That being said, and not in reference to this book or to
@genevieve's choice, more of a general question, are we only to read books where the author has first hand knowledge/experience/background to write a story?
But we also accept men who create female characters, and women who create male characters. Writers whose sexuality does not align with their characters, villains who do terrible things that one hopes the author has never done, who write of professions they've never worked in, of parenting when they have no children, of places they've never actually visited, of loss when those they love are very much alive.
So at one point do we say "you are allowed to write about this" and "you are not"? Honestly a general question, interested to hear what others think.
I appreciate the discussion on this - just wanted to come back and respond.
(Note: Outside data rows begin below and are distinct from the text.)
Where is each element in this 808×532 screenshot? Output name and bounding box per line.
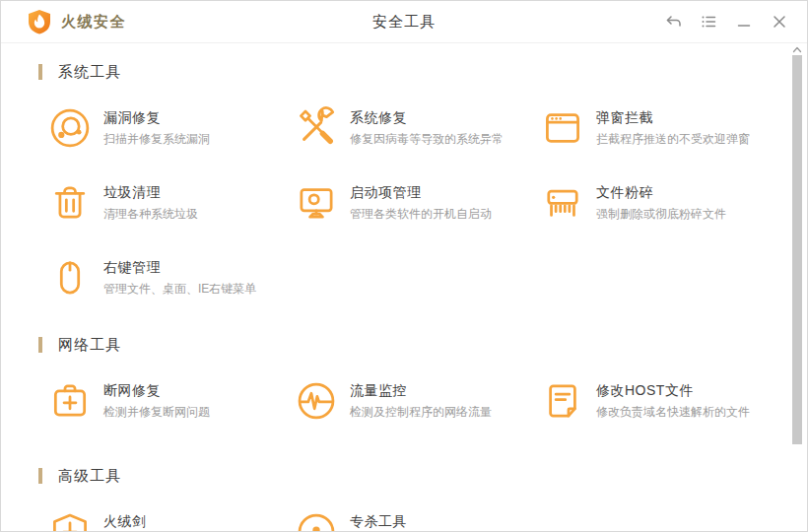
menu-icon	[700, 13, 717, 31]
startup-manager-icon	[295, 181, 338, 225]
section-bar	[38, 468, 42, 484]
tool-title: 右键管理	[103, 259, 256, 275]
section-name: 网络工具	[58, 335, 121, 355]
tool-desc: 修改负责域名快速解析的文件	[596, 405, 750, 419]
vulnerability-fix-icon	[48, 106, 92, 150]
section-header-system-tools: 系统工具	[38, 62, 807, 82]
app-logo: 火绒安全	[27, 9, 126, 34]
section-name: 高级工具	[58, 466, 121, 486]
menu-button[interactable]	[697, 10, 720, 33]
tool-item-file-shredder[interactable]: 文件粉碎 强制删除或彻底粉碎文件	[541, 181, 787, 227]
tool-desc: 管理文件、桌面、IE右键菜单	[103, 282, 256, 296]
system-repair-icon	[295, 106, 338, 150]
section-header-advanced-tools: 高级工具	[38, 466, 807, 486]
tool-desc: 拦截程序推送的不受欢迎弹窗	[596, 132, 750, 146]
host-file-icon	[541, 379, 584, 423]
tool-desc: 强制删除或彻底粉碎文件	[596, 207, 726, 221]
right-click-manager-icon	[48, 256, 92, 299]
huorong-sword-icon	[48, 510, 92, 532]
file-shredder-icon	[541, 181, 584, 225]
tool-desc: 扫描并修复系统漏洞	[103, 132, 210, 146]
tool-item-system-repair[interactable]: 系统修复 修复因病毒等导致的系统异常	[295, 106, 541, 152]
window-controls	[661, 1, 791, 42]
app-name: 火绒安全	[61, 13, 126, 32]
tool-title: 流量监控	[350, 382, 492, 398]
tool-title: 专杀工具	[350, 513, 407, 529]
shield-flame-logo-icon	[27, 9, 52, 34]
tool-desc: 检测及控制程序的网络流量	[350, 405, 492, 419]
tool-title: 启动项管理	[350, 184, 492, 200]
tool-item-right-click-manager[interactable]: 右键管理 管理文件、桌面、IE右键菜单	[48, 256, 295, 301]
back-icon	[664, 13, 682, 31]
section-bar	[38, 64, 42, 80]
minimize-button[interactable]	[732, 10, 756, 33]
network-tools-grid: 断网修复 检测并修复断网问题 流量监控 检测及控制程序的网络流量 修改HOST文…	[38, 379, 807, 425]
tool-desc: 检测并修复断网问题	[103, 405, 210, 419]
advanced-tools-grid: 火绒剑 专杀工具	[38, 510, 807, 532]
section-name: 系统工具	[58, 62, 121, 82]
tool-item-traffic-monitor[interactable]: 流量监控 检测及控制程序的网络流量	[295, 379, 541, 425]
tool-desc: 修复因病毒等导致的系统异常	[350, 132, 504, 146]
system-tools-grid: 漏洞修复 扫描并修复系统漏洞 系统修复 修复因病毒等导致的系统异常	[38, 106, 807, 301]
tool-item-popup-blocker[interactable]: 弹窗拦截 拦截程序推送的不受欢迎弹窗	[541, 106, 787, 152]
tool-title: 弹窗拦截	[596, 109, 750, 125]
tool-item-junk-clean[interactable]: 垃圾清理 清理各种系统垃圾	[48, 181, 295, 227]
tool-title: 漏洞修复	[103, 109, 210, 125]
tool-title: 修改HOST文件	[596, 382, 750, 398]
tool-title: 系统修复	[350, 109, 504, 125]
tool-desc: 管理各类软件的开机自启动	[350, 207, 492, 221]
tool-item-host-file[interactable]: 修改HOST文件 修改负责域名快速解析的文件	[541, 379, 787, 425]
tool-title: 火绒剑	[103, 513, 147, 529]
tool-title: 垃圾清理	[103, 184, 198, 200]
titlebar: 火绒安全 安全工具	[1, 1, 807, 43]
tool-title: 文件粉碎	[596, 184, 726, 200]
minimize-icon	[735, 13, 753, 31]
scroll-up-arrow-icon[interactable]	[792, 45, 802, 54]
close-button[interactable]	[768, 10, 791, 33]
traffic-monitor-icon	[295, 379, 338, 423]
tool-item-special-kill[interactable]: 专杀工具	[295, 510, 541, 532]
tools-page: 系统工具 漏洞修复 扫描并修复系统漏洞 系统修	[1, 62, 807, 532]
popup-blocker-icon	[541, 106, 584, 150]
section-header-network-tools: 网络工具	[38, 335, 807, 355]
tool-title: 断网修复	[103, 382, 210, 398]
section-bar	[38, 337, 42, 353]
special-kill-icon	[295, 510, 338, 532]
tool-item-network-repair[interactable]: 断网修复 检测并修复断网问题	[48, 379, 295, 425]
back-button[interactable]	[661, 10, 685, 33]
tool-item-startup-manager[interactable]: 启动项管理 管理各类软件的开机自启动	[295, 181, 541, 227]
tool-item-huorong-sword[interactable]: 火绒剑	[48, 510, 295, 532]
network-repair-icon	[48, 379, 92, 423]
scrollbar[interactable]	[792, 43, 802, 531]
tool-item-vulnerability-fix[interactable]: 漏洞修复 扫描并修复系统漏洞	[48, 106, 295, 152]
junk-clean-icon	[48, 181, 92, 225]
scrollbar-thumb[interactable]	[792, 55, 802, 444]
tool-desc: 清理各种系统垃圾	[103, 207, 198, 221]
close-icon	[771, 13, 788, 31]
There are definitely books I've read where the protagonist is a different culture from the author, and sometimes that works, sometimes it really, really doesn't. It was in reading the plot summary for this particular book that I grew concerned, because this plot seemed ripe for promoting a completely off-base point of view in the hands of someone without an authentic understanding of what it's like to live in a Mexican city rife with drug cartels. Add in the component about the huge author advance for telling a story that isn't "hers" when Mexicans, particularly Mexican women, do not get well compensated for their histories, and it's just a big pile of ICK.
We are also in a different time than even when
The Help came out (fueled, in part, by the success of that book/film and subsequent backlash). I read the book at the time and enjoyed it - the discussions afterward helped me understand the challenges with that type of storytelling (especially the Abilene chapters). The Help phenomenon is also complicated by the fact that Stockton used her privilege to launch Octavia Spencer's career - and, at least at the time,
Spencer was very complimentary about the book.
Interesting to bring up food, because the GF and I have discussed that endlessly (she is a trained cook, and her specialty is Turkish and Middle Eastern cuisine). It's not about not being able to cook the food you love the most, it's that restaurants led by white owners and chefs get away with charging a shit ton more for food than the people who know it best. It's a very colonial mindset and we're still only at the beginning of understanding and unpacking that (we being predominantly white/western culture).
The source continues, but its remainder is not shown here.